Understanding the life cycle of the flea will help people understand the importance of the follow-up treatments for effective, long-term flea control. The life span of fleas is strongly influenced by environmental factors such as heat and humidity. The full cycle can take as little as three weeks or as long as two years. Fleas prefer temperatures ranging from 60 to 80 degrees and their optimal humidity level is between 70 to 85 percent.Given these conditions fleas have been known to live as long as a year without eating. The norm, however, is 6 to 12 months. To start a new generation on its way, adult fleas must first find a suitable host. Their tiny eyes do not see well and they don't have a nose as we think of one. Instead, fleas use their antennae and bristles to locate their hosts by odour, body temperature and low levels of exhaled carbon dioxide. Changes in light or shadow and air currents may also stimulate activity.
Once the flea has had it's blood meal, it is ready to breed. The female lays approximately 5 to 20 eggs at a time, taking time out for blood meals. Eggs may be laid off or on the host, but even those deposited on the host usually fall off. Each female has the capacity to lay several hundred eggs over her lifetime. In a week to ten days the eggs will hatch into maggot-like larvae. during the next two to three weeks, the larvae move about by they use of anal struts. They feed on the faeces of adult fleas, or on organic material on the ground, mites such as dust mites in carpets - and possibly even on injured fleas.
The larval stage can hold over as long as six months waiting for more optimum living conditions. They will pass through three larval stages before forming a cocoon, which starts the pupal phase. The pupal stage seems to be the most resistant and can hold over for as long as a year.
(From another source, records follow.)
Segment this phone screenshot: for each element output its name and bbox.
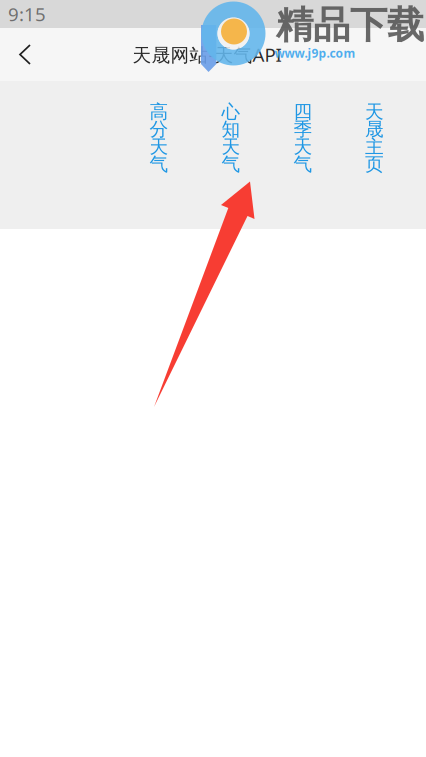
button[interactable]: 天 [365,103,384,173]
staticText: 主 [365,135,384,158]
staticText: 季 [294,118,312,141]
staticText: 天 [365,100,384,123]
staticText: 气 [150,153,168,176]
staticText: 天 [294,135,312,158]
staticText: 心 [222,100,240,123]
staticText: 天晟网站-天气API [132,42,282,67]
staticText: 9:15 [8,2,46,26]
button[interactable]: 心 [222,103,240,173]
staticText: 高 [150,100,168,123]
button[interactable]: Back [0,28,46,81]
staticText: 气 [222,153,240,176]
staticText: 晟 [365,118,384,141]
staticText: 天 [150,135,168,158]
staticText: 精品下载 [276,2,424,48]
button[interactable]: 高 [150,103,168,173]
staticText: 四 [294,100,312,123]
staticText: 页 [365,153,384,176]
button[interactable]: 四 [294,103,312,173]
staticText: 分 [150,118,168,141]
staticText: www.j9p.com [274,45,356,61]
staticText: 天 [222,135,240,158]
staticText: 气 [294,153,312,176]
staticText: 知 [222,118,240,141]
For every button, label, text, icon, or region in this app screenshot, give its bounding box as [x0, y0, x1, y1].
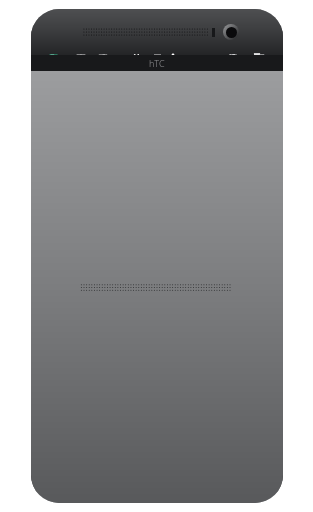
- staticText: hTC: [149, 57, 165, 69]
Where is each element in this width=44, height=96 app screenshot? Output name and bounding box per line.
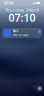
staticText: 07:10 [8,10,36,25]
staticText: New message [13,33,30,37]
staticText: 07:10 [4,0,13,6]
staticText: Mail [13,29,19,33]
staticText: Thursday, 3 April [5,7,39,13]
button[interactable]: Mail [2,28,42,38]
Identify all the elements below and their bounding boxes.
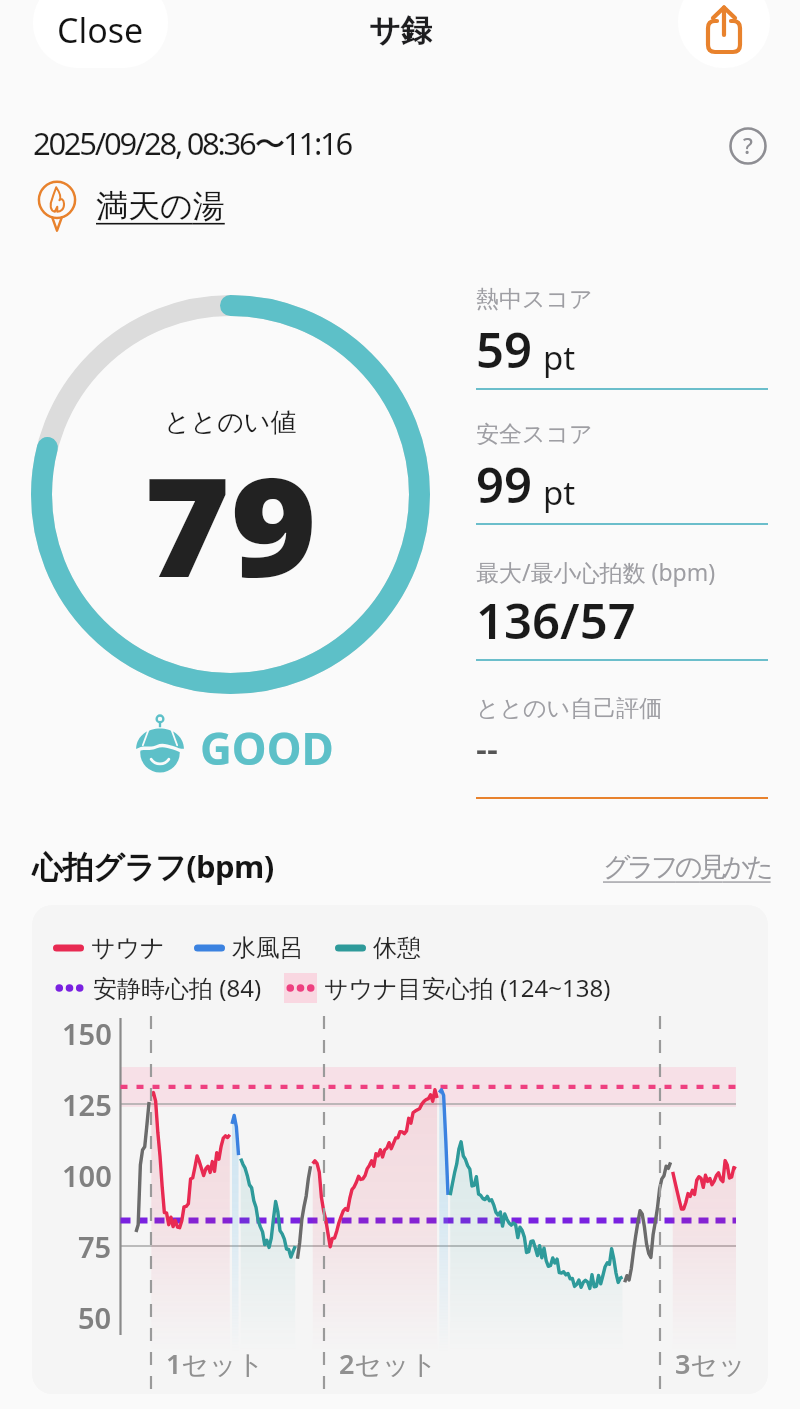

Vibrations caused by animals or people walking nearby cause the adult flea to hatch from its cocoon and the cycle is repeated.
The Tapeworm Connection
Although most people know that fleas give dogs and cats tapeworms, few understand the process by which this happens. The small, white, wiggly flat sections sometimes seeen in a pet's faecal matter or on the hairs around the anus are only segments of the tapeworm. Actually, those flat segments are full of eggs. Flea larvae feed on those eggs from faeces of infected dogs and cats. They might also find dried egg segments in your lawn or carpets. The eggs develop into larvae inside the flea. After being swallowed by your pet, the fleas body is digested by the gastric juices in the pet's stomach. The tapeworm larvae is now able to hatch and attach itself to the intestinal wall of the host, thus starting the cycle all over again. Unless killed by medication, the tapeworm will continue to cast off egg segments. Even if you haven't see nay signs of tapeworm in your pet, ii is a good idea to take stool samples to your vet every three months or so. Only a teaspoonful is needed for the test, but the faecal matter should be fresh. medication comes in a pill and works within 24 hours. You do not need to withold food or water.